McDonough School of Business
Caroline Decker posing in front of an Amtrak train
News Story

Working on the Railroad

Learn more about a Georgetown Executive MBA

At least once a week, you can find Caroline Decker (EMBA’16) aboard an Amtrak train somewhere along the passenger railroad’s Northeast Corridor, which stretches 450 miles between Boston and Washington, D.C.

Although her office is at Amtrak headquarters in Washington, Decker’s job as vice president of the Northeast Corridor Service Line might include stops in Philadelphia to meet with crews, New York to check over the massive reconstruction project at Penn Station, or Wilmington, Delaware, to inspect mechanical facilities.

“There is no better way to know the corridor than to spend time on it,” says Decker.

This is actually Decker’s third position with Amtrak as part of her circuitous career path. After earning a bachelor’s in political science and government at Arizona State University, she held several legislative posts before joining Amtrak in 2003 as assistant vice president of government affairs and corporate communications, a position she held for nearly eight years. Following her first stint with Amtrak, she joined the American Trucking Association as vice president of legislative affairs.

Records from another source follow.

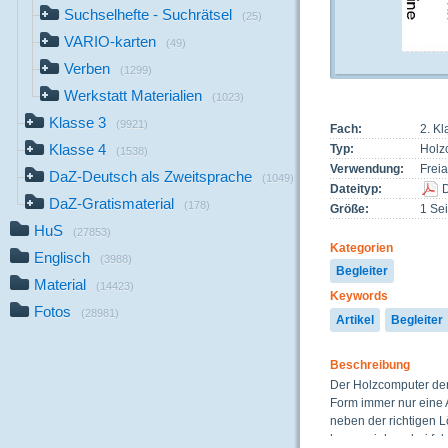
Suchselhefte - Suchrätsel
(25)
VARIO-karten
(49)
Verben
(1299)
Werkstatt Materialien
(1023)
Klasse 3
(9921)
Fach:
2. K
Klasse 4
Typ:
Holz
(1538)
Verwendung:
Freia
DaZ-Deutsch als Zweitsprache
(1049)
Dateityp:
DaZ-Gratismaterial
(178)
Größe:
1 Sei
HuS
(27853)
Kategorien
Englisch
(3988)
Begleiter
Material
(14423)
Keywords
Fotos
(28981)
Artikel
Begleiter
Beschreibung
Der Holzcomputer der 
Form immer nur eine A
neben der richtigen L
herausziehen, bei fals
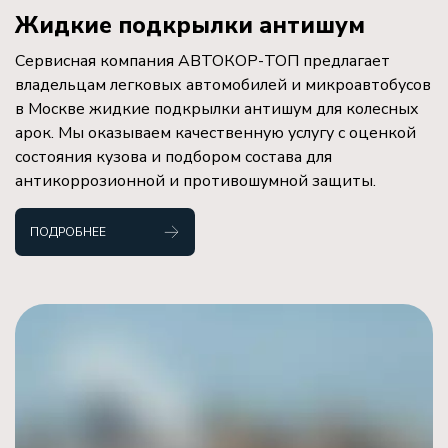
Жидкие подкрылки антишум
Сервисная компания АВТОКОР-ТОП предлагает
владельцам легковых автомобилей и микроавтобусов
в Москве жидкие подкрылки антишум для колесных
арок. Мы оказываем качественную услугу с оценкой
состояния кузова и подбором состава для
антикоррозионной и противошумной защиты.
ПОДРОБНЕЕ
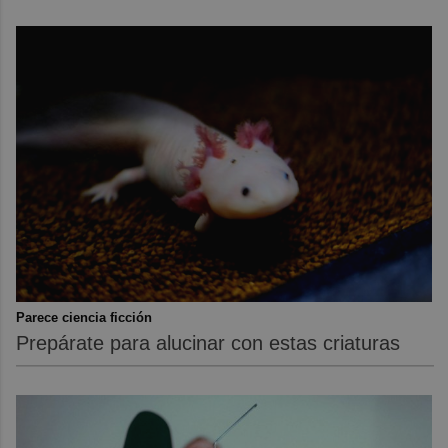
Parece ciencia ficción
Prepárate para alucinar con estas criaturas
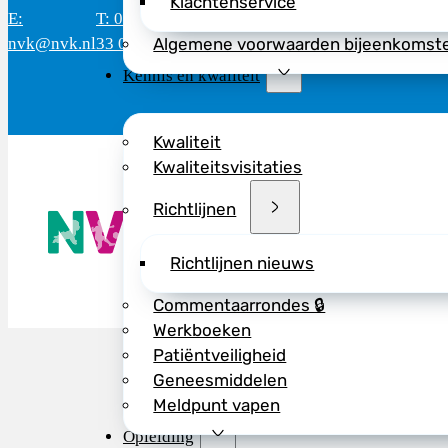
Klachtenservice
E:
T: 088 - 282
Bereikbaar: 8.30 - 17.00 uur
D
nvk@nvk.nl
33 06
(werkdagen)
M
Algemene voorwaarden bijeenkomst
Kennis en kwaliteit
Kwaliteit
Kwaliteitsvisitaties
Richtlijnen
De NVK geeft
Wij advisere
Copyright ©
Richtlijnen nieuws
Commentaarrondes 🔒
Werkboeken
Patiëntveiligheid
Geneesmiddelen
Meldpunt vapen
Opleiding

“It was about that time I decided to pursue my MBA,” Decker recalls, “which is fairly uncommon in the political world. Some colleagues had master’s degrees in public policy or law, but there were not many MBAs.”

She was accepted in the McDonough School of Business’s two-year Executive MBA program, and about halfway through, Amtrak lured her back, this time as vice president of government affairs and corporate communications. During the next two and a half years, her accomplishments included leading an effort that secured an additional $1.5 billion in federal funding for Amtrak, recruiting three Georgetown EMBA classmates to join Amtrak, and creating the first company-wide women’s professional development group. The 250 members call themselves “Notch 8 Women of Amtrak,” a reference to a diesel locomotive at full throttle.

“We have to put a stake in the ground and start to burrow,” Decker says of the need to increase the number of women in senior positions at the railroad.

In January, former Delta Airlines CEO Richard Anderson joined the company as its new chief executive officer. As part of a reorganization of the company, Decker was tapped to run the Northeast Corridor Service Line in Amtrak’s newly formed Commercial Group. She credits her EMBA as a decisive factor.

The rigorous program introduced her to accounting, finance, statistics, and other fundamental business principles that comple-mented her political background. Two global residencies — a consulting project in Seoul, South Korea, and a capstone project at the Panama Canal — further burnished her resume.

“The entire EMBA experience positioned me to take on this new challenge and to spread my wings beyond what had been a 25-year career in public policy,” says Decker.

One of her current challenges is overseeing the replacement of high-speed trains on the Northeast Corridor’s Acela Express service. The roomier, higher-tech fleet will begin riding the rails in 2021 — and Decker is sure to be along for the ride.